* EXERCISE GOAL *
Extract the records in full, leaving every picture out.
━━ INPUT FOR THIS TASK
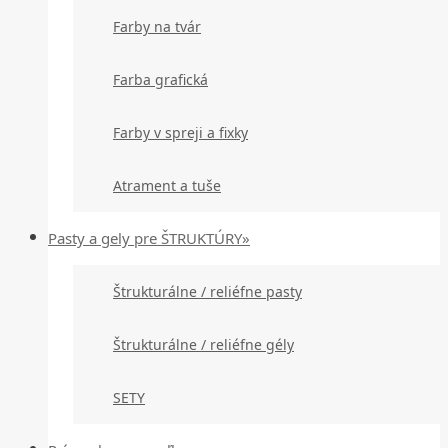
Farby na tvár
Farba grafická
Farby v spreji a fixky
Atrament a tuše
Pasty a gely pre ŠTRUKTÚRY»
Štrukturálne / reliéfne pasty
Štrukturálne / reliéfne gély
SETY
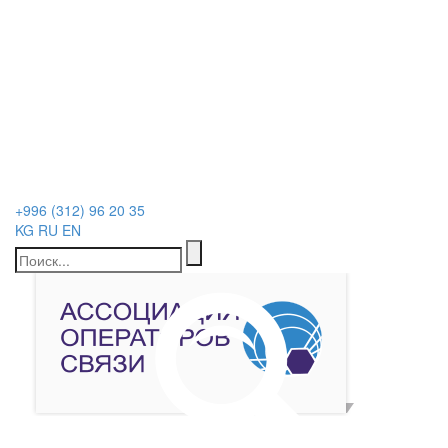
+996 (312) 96 20 35
KG
RU
EN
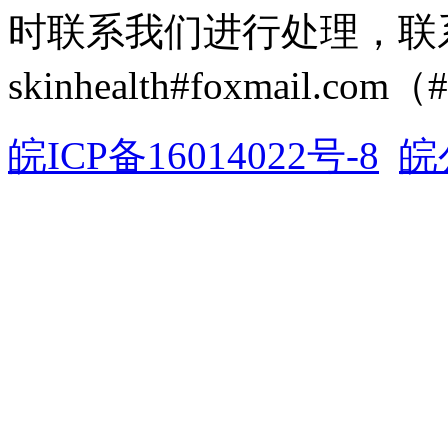
时联系我们进行处理，联
skinhealth#foxmail.c
皖ICP备16014022号-8
皖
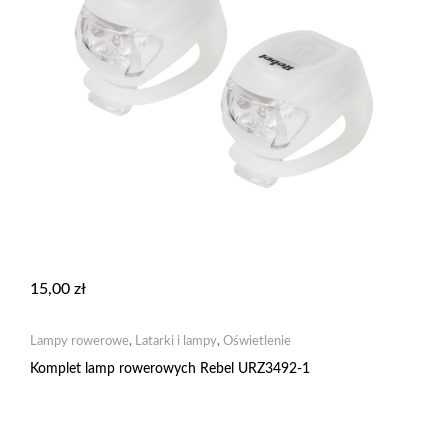
15,00
zł
Lampy rowerowe
,
Latarki i lampy
,
Oświetlenie
Komplet lamp rowerowych Rebel URZ3492-1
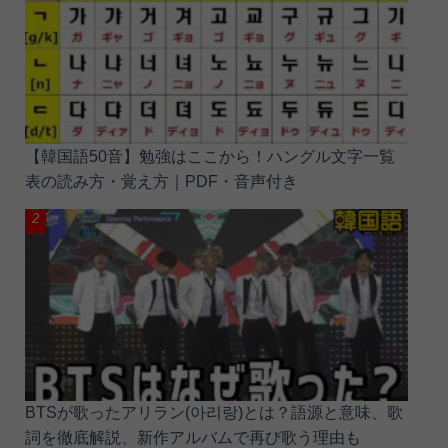
【韓国語50音】勉強はここから！ハングル文字一覧
表の読み方・覚え方｜PDF・音声付き
BTSが歌ったアリラン(아리랑)とは？語源と意味、歌
詞を徹底解説、新作アルバムで再び歌う理由も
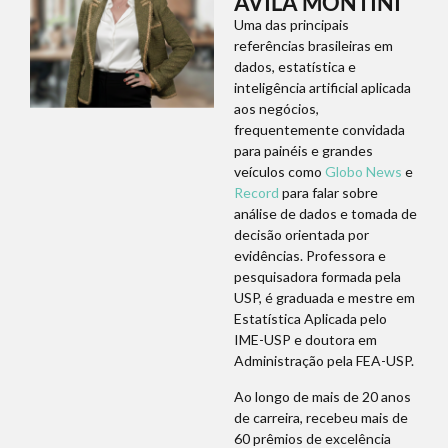
ÁVILA MONTINI
Uma das principais
referências brasileiras em
dados, estatística e
inteligência artificial aplicada
aos negócios,
frequentemente convidada
para painéis e grandes
veículos como
Globo News
e
Record
para falar sobre
análise de dados e tomada de
decisão orientada por
evidências. Professora e
pesquisadora formada pela
USP, é graduada e mestre em
Estatística Aplicada pelo
IME-USP e doutora em
Administração pela FEA-USP.
Ao longo de mais de 20 anos
de carreira, recebeu mais de
60 prêmios de excelência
━━━━
* TASK RESPONSE *
Farby na tvár
Farba grafická
Farby v spreji a fixky
Atrament a tuše
Pasty a gely pre ŠTRUKTÚRY»
Štrukturálne / reliéfne pasty
Štrukturálne / reliéfne gély
SETY
+996 (312) 96 20 35
KG
RU
EN
时联系我们进行处理，联
skinhealth#foxmail.c
皖ICP备16014022号-8
皖
15,00
zł
Lampy rowerowe
,
Latarki i lampy
,
Oświetlenie
Komplet lamp rowerowych Rebel URZ3492-1
【韓国語50音】勉強はここから！ハングル文字一覧
表の読み方・覚え方｜PDF・音声付き
BTSが歌ったアリラン(아리랑)とは？語源と意味、歌
詞を徹底解説、新作アルバムで再び歌う理由も
ÁVILA MONTINI
Uma das principais
referências brasileiras em
dados, estatística e
inteligência artificial aplicada
aos negócios,
frequentemente convidada
para painéis e grandes
veículos como
Globo News
e
Record
para falar sobre
análise de dados e tomada de
decisão orientada por
evidências. Professora e
pesquisadora formada pela
USP, é graduada e mestre em
Estatística Aplicada pelo
IME-USP e doutora em
Administração pela FEA-USP.
Ao longo de mais de 20 anos
de carreira, recebeu mais de
60 prêmios de excelência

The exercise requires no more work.